Evaluating the performance of multithreading and prefetching in multiprocessors
Abstract
This paper presents new analytical models of the performance benefits of multithreading and prefetching, and experimental measurements of parallel applications on the MIT Alewife multiprocessor. For the first time, both techniques are evaluated on a real machine as opposed to simulations. The models determine the region in the parameter space where the techniques are most effective, while the measurements determine the region where the applications lie. We find that these regions do not always overlap significantly. The multithreading model shows that only 2-4 contexts are necessary to maximize this technique's potential benefit in current multiprocessors. For these multiprocessors, multithreading improves execution time by less than 10% for most of the applications that we examined. The model also shows that multithreading can significantly improve the performance of the same applications in multiprocessors with longer latencies.

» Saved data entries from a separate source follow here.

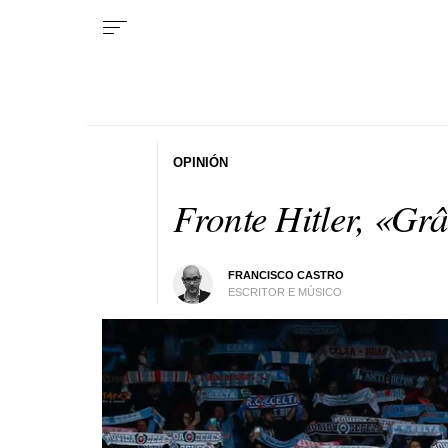
OPINIÓN
Fronte Hitler, «Gr
FRANCISCO CASTRO
ESCRITOR E MÚSICO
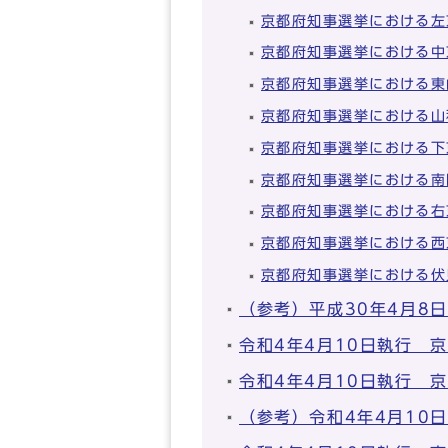
京都府知事選挙における左
京都府知事選挙における中
京都府知事選挙における東
京都府知事選挙における山
京都府知事選挙における下
京都府知事選挙における南
京都府知事選挙における右
京都府知事選挙における西
京都府知事選挙における伏
（参考）平成30年4月8
令和4年4月10日執行 
令和4年4月10日執行 
（参考）令和4年4月10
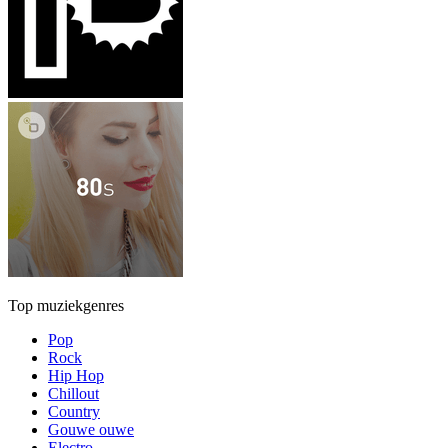
Top muziekgenres
Pop
Rock
Hip Hop
Chillout
Country
Gouwe ouwe
Electro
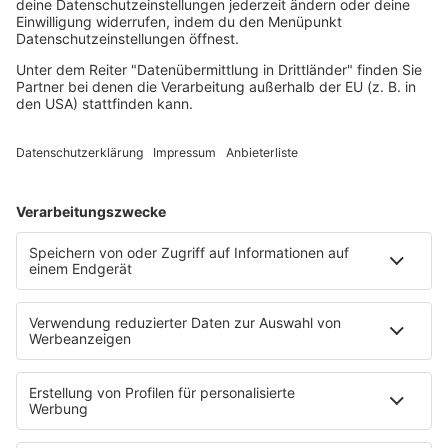
RnB Ballads
Rock
Sommerhits
Soul & RnB
Techno
TECHNO ESSENTIALS by Tom Wax
Trance
90s90s BW
Podcast
Pop Crimes
The Story / Loveparade
The Story / George Michael
90er Kids mit Oli.P
YouTube
90s90s DE:CODED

Reducing context-switch overhead is not crucial. The software prefetching model shows that allowing 4 outstanding prefetches is sufficient to achieve most of this technique's potential benefit on current multiprocessors. Prefetching improves performance over a wide range of parameters, and improves execution time by as much as 20-50% even on current multiprocessors. A comparison between the two models shows that prefetching has a significant advantage over multithreading for machines with low memory latencies and/or applications with high cache miss rates, because a prefetch instruction consumes less time than a context-switch. © 1996 Academic Press, Inc.